Opponents say the new fund will give the president extra power over the security services and has established a 'parallel state'
Turkish President Recep Tayyip Erdogan has been criticised for concentrating power in his hands (AA)

A new bill passed in the Turkish parliament on Friday will provide President Recep Tayyip Erdogan with a “discretionary fund” to use how he sees fit, despite objections from opposition parties.

The new fund can be used for “state necessities that contain discreet intelligence and defense services; the national security and higher interests of the state; political, social and cultural purposes; and extraordinary services” according to the legislation.

The fund will have no judicial or administrative oversight and its use will be entirely directed by President Erdogan.

AKP group deputy chairman Ahmet Aydın dismissed concerns that there was anything covert or suspect about the new law.

“[The president] has assumed the duty to conduct the missions that need to be done for the higher interest of the state. It is absolutely normal that there are some fund allocations to him to pursue according to these national interests. It should be perceived as normal,” said Aydın.

Development Minister Cevdet Yılmaz added that the fund was given to the president as a function of the post, not given to a person.

However, Republican People’s Party (CHP) group deputy chairman Akif Hamzacebi attacked the legislation as a “presidential coup,” claiming that it would allow the president to gain more control over the Turkish National Intelligence Agency (MIT).

“[President Erdoğan] wants to tie the illegal structure inside MIT directly to himself,” said Hamzacebi.

“With this regulation, secret operations will be conducted much more easily under Erdogan’s instruction. This is treason to the parliamentary system and the prime minister.”

He claimed the introduction of the fund means that a “parallel state” has been set-up in the presidential palace.

Similarly, Selahattin Demirtas, the co-leader of the pro-Kurdish Peoples' Democratic Party (HDP), criticised the legislation as “creating a dictatorship not subject to any oversight."

“The security package is its legal basis," he said referring to a controversial set of measures passed by the parliament on Friday.
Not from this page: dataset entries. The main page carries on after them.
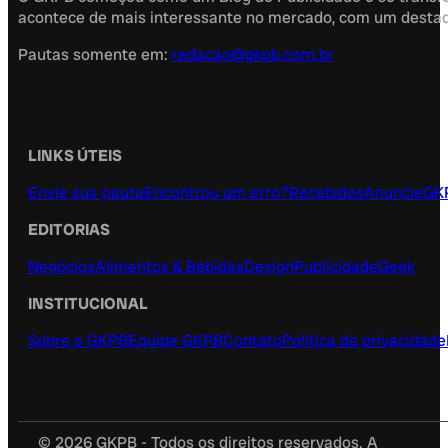
acontece de mais interessante no mercado, com um destaque
Pautas somente em:
redacao@gkpb.com.br
LINKS ÚTEIS
Envie sua pauta
Encontrou um erro?
Recebidos
Anuncie
GK
EDITORIAS
Negócios
Alimentos & Bebidas
Design
Publicidade
Geek
INSTITUCIONAL
Sobre o GKPB
Equipe GKPB
Contato
Política de privacidade
© 2026 GKPB - Todos os direitos reservados. A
"The discretionary fund is its budget, while the intelligence-gathering powers and the special army that is being formed is the special security force,” Demirtas said. “That means a separate state. He [Erdogan] has declared his autonomy. He is living in a palace as an autonomous entity within the state.”

The law was passed as part of a larger "omnibus bill" which also included financial incentives for couples marrying under the age of 27 and new measures to restrict internet access if necessary to “defend the right to live, secure property, ensure national security and public order, prevent crime and protect public health.”

Middle East Eye delivers independent and unrivalled coverage and analysis of the Middle East, North Africa and beyond. To learn more about republishing this content and the associated fees, please fill out this form. More about MEE can be found here.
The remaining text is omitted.